12/27(水) 17:20配信
読売新聞オンライン

 全国高校ラグビー大会が27日に開幕する花園ラグビー場(大阪府東大阪市)で、会場のひとつになる「第2グラウンド」の観客席が老朽化し、市民らから「選手や観客がかわいそうだ」という声が上がっている。所有する東大阪市は、サッカーJ3のFC大阪が4年前に第2グラウンドを改修して新スタジアムを整備すると表明した計画によって、座席も新調されることをあてにしているが、工事はまったく進んでいない。(梨木美花)

 「市の対応が不十分なのではないか」。12月の市議会で、FC大阪の新スタジアム整備が遅れていることに、市議から批判が相次いだ。野田義和市長は「交渉の進め方は反省している」と述べたが、「約束は履行されると考えている」とし、来年3月までに改めて整備についてFC大阪と文書を交わす意向を示した。

 花園の第2グラウンドは、ラグビーのワールドカップ(W杯)やリーグワンで使われるメインの第1グラウンドの北側にある。市によると、2007年に設置された屋外の観客席約1300席は簡易な設備で、老朽化。うち約100席は「座ると危険だ」として、座面部分が撤去されている。

 野田市長が市議会で言及したFC大阪との交渉は、19年11月にさかのぼる。

 この時、市は、地元を拠点に日本フットボールリーグ(JFL)に所属していたFC大阪による拠点スタジアム整備計画がある、と発表。第2グラウンドの天然芝はそのままで、J3参入条件の5000席以上の観客席を新たに設け、市に寄付する内容の協定をチームと市が結んだ。電光掲示板や照明も新設し、完成時期は21年12月を目指していた。

 ところが、現地は工事が難しい地盤で、想定以上の費用がかかることが判明。整備が進まないまま、FC大阪は20年、Jリーグ側にJ3参入を申請した。

 市によると、チームは当初、申請書類に拠点スタジアムを「花園ラグビー場」と記載。21年に改めて、拠点は第2グラウンドではなく、収容人数約2万7000人の第1グラウンドだと届け出た。22年11月に正式に参入が決定。23年シーズンからJリーグで戦っている。

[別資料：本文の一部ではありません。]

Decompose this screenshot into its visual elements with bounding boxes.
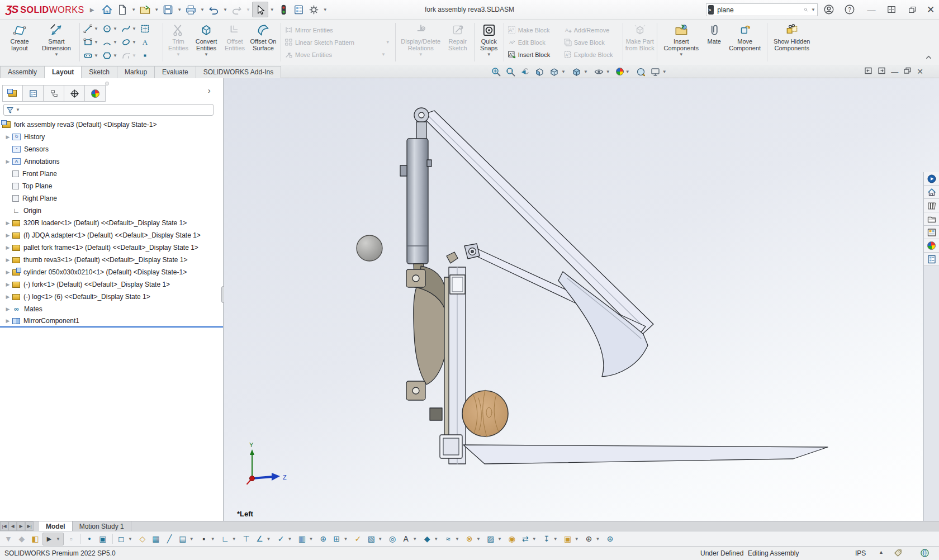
slot-tool[interactable]: ▼ [83, 49, 102, 63]
insert-block-button[interactable]: A°Insert Block [506, 49, 562, 60]
convert-entities-caret[interactable]: ▼ [204, 51, 208, 58]
print-caret[interactable]: ▼ [200, 7, 205, 12]
tree-item[interactable]: ▶(f) JDQA adapter<1> (Default) <<Default… [0, 229, 223, 241]
bottom-tool-27-icon[interactable]: ◆▼ [421, 533, 441, 545]
doc-close-button[interactable]: ✕ [917, 67, 923, 76]
bottom-tool-12-icon[interactable]: ▦ [150, 533, 162, 545]
graphics-viewport[interactable]: Y Z *Left [224, 78, 939, 521]
tab-solidworks-add-ins[interactable]: SOLIDWORKS Add-Ins [196, 66, 281, 78]
save-caret[interactable]: ▼ [177, 7, 182, 12]
bottom-tool-22-icon[interactable]: ⊞▼ [330, 533, 350, 545]
open-button[interactable] [137, 2, 153, 17]
tab-display-manager[interactable] [85, 85, 106, 102]
bottom-tool-14-icon[interactable]: ▤▼ [177, 533, 197, 545]
doc-tab-model[interactable]: Model [39, 521, 73, 531]
tree-item[interactable]: ▶AAnnotations [0, 155, 223, 168]
expand-arrow-icon[interactable]: ▶ [3, 134, 12, 140]
bottom-tool-10-icon[interactable]: ◻▼ [115, 533, 135, 545]
tree-item[interactable]: ▶(-) fork<1> (Default) <<Default>_Displa… [0, 278, 223, 291]
tab-featuremanager-tree[interactable] [2, 85, 23, 102]
bottom-tool-21-icon[interactable]: ⊕ [317, 533, 329, 545]
save-button[interactable] [160, 2, 176, 17]
offset-on-surface-button[interactable]: Offset On Surface [248, 20, 278, 65]
tag-icon[interactable] [893, 548, 903, 559]
search-input[interactable] [717, 6, 804, 14]
bottom-tool-15-icon[interactable]: ▪▼ [198, 533, 218, 545]
tree-item[interactable]: ▶pallet fork frame<1> (Default) <<Defaul… [0, 241, 223, 254]
expand-arrow-icon[interactable]: ▶ [3, 220, 12, 226]
tree-item[interactable]: Right Plane [0, 192, 223, 205]
close-button[interactable]: ✕ [922, 0, 939, 19]
minimize-button[interactable]: — [863, 0, 880, 19]
tree-item[interactable]: ▶cylinder 050x030x0210<1> (Default) <Dis… [0, 266, 223, 278]
print-button[interactable] [183, 2, 198, 17]
tree-item[interactable]: ▶320R loader<1> (Default) <<Default>_Dis… [0, 217, 223, 229]
open-caret[interactable]: ▼ [154, 7, 159, 12]
fillet-tool[interactable]: ▼ [121, 49, 140, 63]
expand-arrow-icon[interactable]: ▶ [3, 269, 12, 275]
point-tool[interactable] [140, 49, 159, 63]
options-gear-button[interactable] [306, 2, 321, 17]
undo-button[interactable] [206, 2, 221, 17]
tab-configuration-manager[interactable] [44, 85, 64, 102]
bottom-tool-36-icon[interactable]: ⊕ [604, 533, 616, 545]
bottom-tool-29-icon[interactable]: ⊗▼ [463, 533, 483, 545]
display-style-caret[interactable]: ▼ [584, 69, 588, 74]
new-document-button[interactable] [115, 2, 130, 17]
design-library-icon[interactable] [924, 199, 939, 212]
bottom-tool-19-icon[interactable]: ✓▼ [275, 533, 295, 545]
tab-evaluate[interactable]: Evaluate [154, 66, 196, 78]
tree-item[interactable]: Front Plane [0, 168, 223, 180]
zoom-to-area-button[interactable] [504, 66, 517, 78]
circle-caret[interactable]: ▼ [113, 26, 117, 31]
circle-tool[interactable]: ▼ [102, 22, 121, 36]
hide-show-items-button[interactable]: ▼ [592, 66, 613, 78]
polygon-tool[interactable]: ▼ [102, 49, 121, 63]
view-settings-button[interactable]: ▼ [649, 66, 670, 78]
smart-dimension-caret[interactable]: ▼ [54, 51, 59, 58]
units-caret[interactable]: ▲ [879, 549, 884, 555]
bottom-tool-24-icon[interactable]: ▧▼ [365, 533, 385, 545]
bottom-tool-35-icon[interactable]: ⊕▼ [583, 533, 603, 545]
view-orientation-caret[interactable]: ▼ [561, 69, 566, 74]
doc-tab-motion-study-1[interactable]: Motion Study 1 [73, 521, 131, 531]
bottom-tool-7-icon[interactable]: • [83, 533, 96, 545]
tab-scroll-first[interactable]: |◀ [0, 521, 8, 531]
bottom-tool-26-icon[interactable]: A▼ [400, 533, 420, 545]
tree-item[interactable]: ▶↻History [0, 131, 223, 143]
bottom-tool-18-icon[interactable]: ∠▼ [254, 533, 274, 545]
bottom-tool-33-icon[interactable]: ↧▼ [540, 533, 561, 545]
panel-expand-chevron[interactable]: › [208, 86, 211, 95]
tab-scroll-next[interactable]: ▶ [17, 521, 25, 531]
status-units[interactable]: IPS [855, 549, 866, 557]
bottom-tool-3-icon[interactable]: ◧ [29, 533, 41, 545]
bottom-tool-1-icon[interactable]: ▼ [2, 533, 15, 545]
filter-caret[interactable]: ▼ [16, 107, 20, 112]
line-tool[interactable]: ▼ [83, 22, 102, 36]
select-tool-caret[interactable]: ▼ [270, 7, 274, 12]
bottom-tool-5-icon[interactable]: ▫ [65, 533, 77, 545]
tree-item[interactable]: ▶thumb reva3<1> (Default) <<Default>_Dis… [0, 254, 223, 266]
spline-tool[interactable]: ▼ [121, 22, 140, 36]
display-style-button[interactable]: ▼ [570, 66, 591, 78]
file-explorer-icon[interactable] [924, 212, 939, 226]
search-icon[interactable] [804, 6, 808, 14]
mate-button[interactable]: Mate [703, 20, 725, 65]
view-settings-caret[interactable]: ▼ [662, 69, 667, 74]
expand-arrow-icon[interactable]: ▶ [3, 294, 12, 300]
bottom-tool-20-icon[interactable]: ▥▼ [296, 533, 316, 545]
ribbon-collapse-button[interactable] [925, 54, 932, 63]
move-component-button[interactable]: Move Component [725, 20, 765, 65]
zoom-to-fit-button[interactable] [490, 66, 502, 78]
insert-components-button[interactable]: Insert Components▼ [660, 20, 703, 65]
search-scope-caret[interactable]: ▼ [811, 7, 815, 12]
section-view-button[interactable] [533, 66, 546, 78]
smart-dimension-button[interactable]: Smart Dimension ▼ [36, 20, 77, 65]
tab-assembly[interactable]: Assembly [0, 66, 45, 78]
rectangle-tool[interactable]: ▼ [83, 36, 102, 49]
rebuild-traffic-light-icon[interactable] [276, 2, 291, 17]
tile-right-button[interactable] [878, 67, 886, 77]
apply-scene-button[interactable] [634, 66, 647, 78]
previous-view-button[interactable] [519, 66, 532, 78]
sketch-picture-tool[interactable] [140, 22, 159, 36]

 市は、FC大阪が第1グラウンドを使用するのを認めたが、「あくまでも、新スタジアム完成までの暫定措置だ」とする。21年6月には、新スタジアム整備を念押しするため、完成時期を23年3月までとする覚書をチームと交わした。

 しかし、覚書の期限を過ぎてもスタジアムは完成せず、工事すら始まっていない。市は整備を求めているが、FC大阪は今から4年後の2027年9月には完成させる、と伝えてきたという。FC大阪は読売新聞の取材に、「東大阪市とともに進めている。詳しくは東大阪市に聞いてほしい」と回答した。

 市議の一人は「地元のチームとして応援しているが、約束通りスタジアムを整備するのかどうかは、はっきりさせてほしい」と語る。